The quantum numbers of six electrons are given below. Arrange them in order of increasing energy. If any of these combination(s) has/have the same energy lists:
1. n = 4, l = 2, ml = –2 , ms = $-\frac{1}{2}$
2. n = 3, l = 2, ml = 1 , ms = $+\frac{1}{2}$
3. n = 4, l = 1, ml = 0 , ms = $+\frac{1}{2}$
4. n = 3, l = 2, ml = –2 , ms = $-\frac{1}{2}$
5. n = 3, l = 1, ml = –1 , ms = $+\frac{1}{2}$
6. n = 4, l = 1, ml = 0 , ms = $+\frac{1}{2}$

Answer 1

For n = 4 and l = 2, the orbital occupied is 4d.
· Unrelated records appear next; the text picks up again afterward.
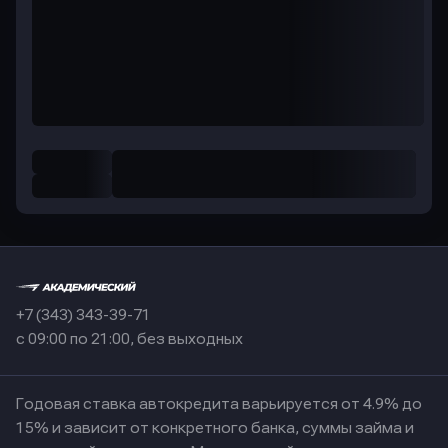
+7 (343) 343-39-71
с 09:00 по 21:00, без выходных
Годовая ставка автокредита варьируется от 4.9% до
15% и зависит от конкретного банка, суммы займа и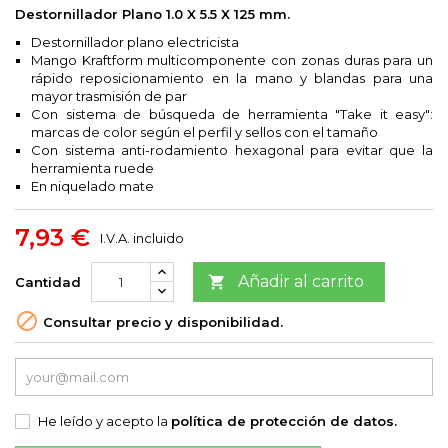
Destornillador Plano 1.0 X 5.5 X 125 mm.
Destornillador plano electricista
Mango Kraftform multicomponente con zonas duras para un
rápido reposicionamiento en la mano y blandas para una
mayor trasmisión de par
Con sistema de búsqueda de herramienta "Take it easy":
marcas de color según el perfil y sellos con el tamaño
Con sistema anti-rodamiento hexagonal para evitar que la
herramienta ruede
En niquelado mate
7,93 €
I.V.A. incluido
Añadir al carrito

Cantidad

Consultar precio y disponibilidad.
He leído y acepto la
política de protección de datos.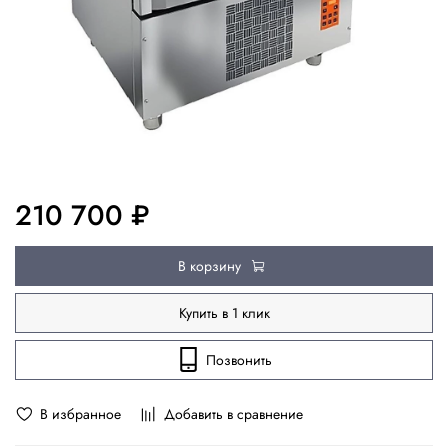
210 700 ₽
В корзину
Купить в 1 клик
Позвонить
В избранное
Добавить в сравнение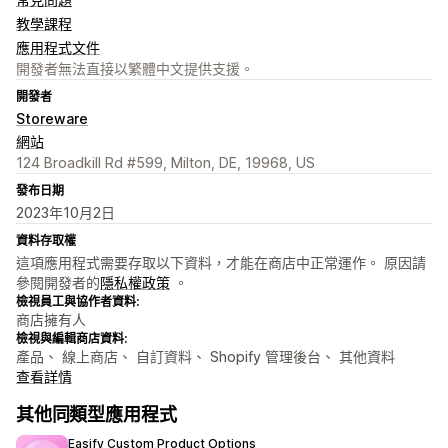
教學課程
應用程式文件
開發者無法直接以繁體中文提供支援。
開發者
Storeware
網站
124 Broadkill Rd #599, Milton, DE, 19968, US
發布日期
2023年10月2日
資料存取權
這項應用程式需要存取以下資料，才能在商店中正常運作。 原因請
參閱開發者的
隱私權政策
。
檢視員工與協作者資料:
商店擁有人
檢視與編輯商店資料:
產品、 線上商店、 自訂資料、 Shopify 管理後台、 其他資料
查看詳情
其他同類型應用程式
Easify Custom Product Options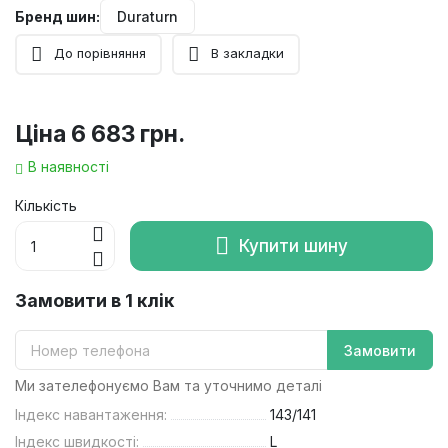
Бренд шин:
Duraturn
До порівняння
В закладки
Ціна
6 683 грн.
В наявності
Кількість
Купити шину
Замовити в 1 клік
Замовити
Ми зателефонуємо Вам та уточнимо деталі
Індекс навантаження:
143/141
Індекс швидкості:
L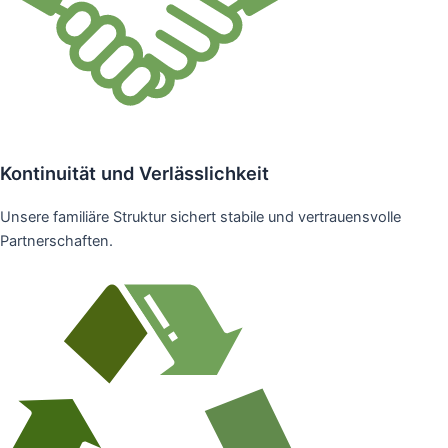
Kontinuität und Verlässlichkeit
Unsere familiäre Struktur sichert stabile und vertrauensvolle
Partnerschaften.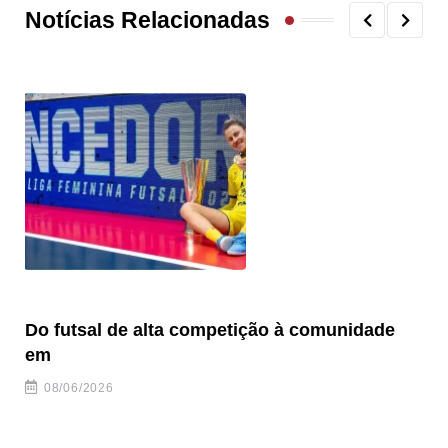
Notícias Relacionadas
Do futsal de alta competição à comunidade
“F
em
08/06/2026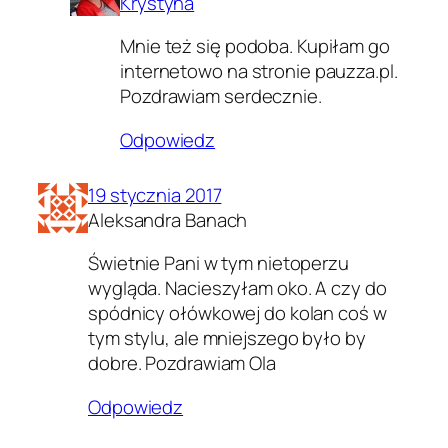
Krystyna
Mnie też się podoba. Kupiłam go
internetowo na stronie pauzza.pl.
Pozdrawiam serdecznie.
Odpowiedz
19 stycznia 2017
Aleksandra Banach
Świetnie Pani w tym nietoperzu
wygląda. Nacieszyłam oko. A czy do
spódnicy ołówkowej do kolan coś w
tym stylu, ale mniejszego było by
dobre. Pozdrawiam Ola
Odpowiedz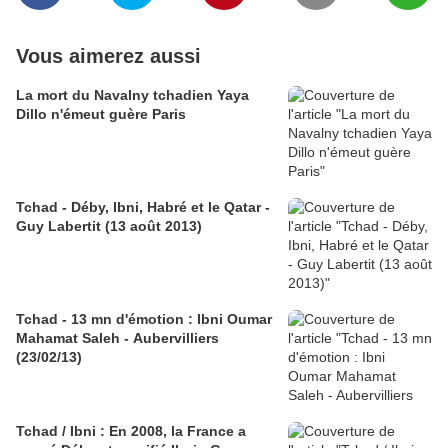
Vous aimerez aussi
La mort du Navalny tchadien Yaya
Dillo n'émeut guère Paris
Tchad - Déby, Ibni, Habré et le Qatar -
Guy Labertit (13 août 2013)
Tchad - 13 mn d'émotion : Ibni Oumar
Mahamat Saleh - Aubervilliers
(23/02/13)
Tchad / Ibni : En 2008, la France a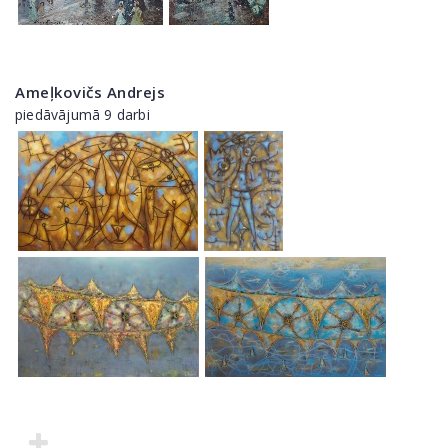
Ameļkovičs Andrejs
piedāvājumā 9 darbi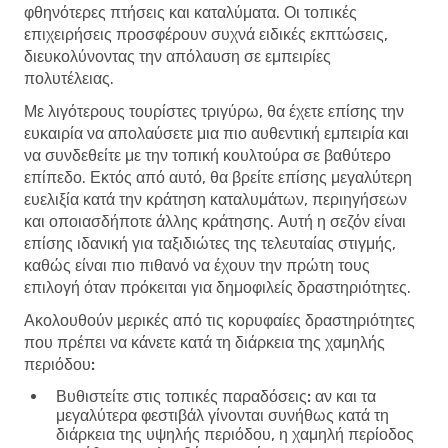
φθηνότερες πτήσεις και καταλύματα. Οι τοπικές
επιχειρήσεις προσφέρουν συχνά ειδικές εκπτώσεις,
διευκολύνοντας την απόλαυση σε εμπειρίες
πολυτέλειας.
Με λιγότερους τουρίστες τριγύρω, θα έχετε επίσης την
ευκαιρία να απολαύσετε μια πιο αυθεντική εμπειρία και
να συνδεθείτε με την τοπική κουλτούρα σε βαθύτερο
επίπεδο. Εκτός από αυτό, θα βρείτε επίσης μεγαλύτερη
ευελιξία κατά την κράτηση καταλυμάτων, περιηγήσεων
και οποιασδήποτε άλλης κράτησης. Αυτή η σεζόν είναι
επίσης ιδανική για ταξιδιώτες της τελευταίας στιγμής,
καθώς είναι πιο πιθανό να έχουν την πρώτη τους
επιλογή όταν πρόκειται για δημοφιλείς δραστηριότητες.
Ακολουθούν μερικές από τις κορυφαίες δραστηριότητες
που πρέπει να κάνετε κατά τη διάρκεια της χαμηλής
περιόδου:
Βυθιστείτε στις τοπικές παραδόσεις:
αν και τα
μεγαλύτερα φεστιβάλ γίνονται συνήθως κατά τη
διάρκεια της υψηλής περιόδου, η χαμηλή περίοδος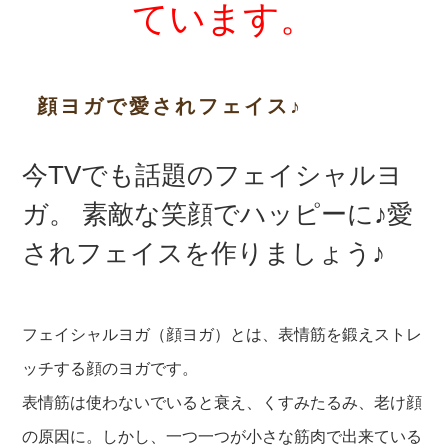
ています。
顔ヨガで愛されフェイス♪
今TVでも話題のフェイシャルヨ
ガ。 素敵な笑顔でハッピーに♪愛
されフェイスを作りましょう♪
フェイシャルヨガ（顔ヨガ）とは、表情筋を鍛えストレ
ッ
チする顔のヨガです。
表情筋は使わないでいると衰え、くすみたるみ、老け顔
の
原因に。しかし、一つ一つが小さな筋肉で出来ている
For n = 3 and l = 2, the orbital occupied is 3d.
For n = 4 and l = 1, the orbital occupied is 4p.
Hence, the six electrons i.e., 1, 2, 3, 4, 5, and 6 are present in the 4d, 3d, 4p, 3d, 3p, and 4p orbitals respectively.
Therefore, the increasing order of energies is 5(3p) < 2(3d) = 4(3d) < 3(4p) = 6(4p) < 1 (4d).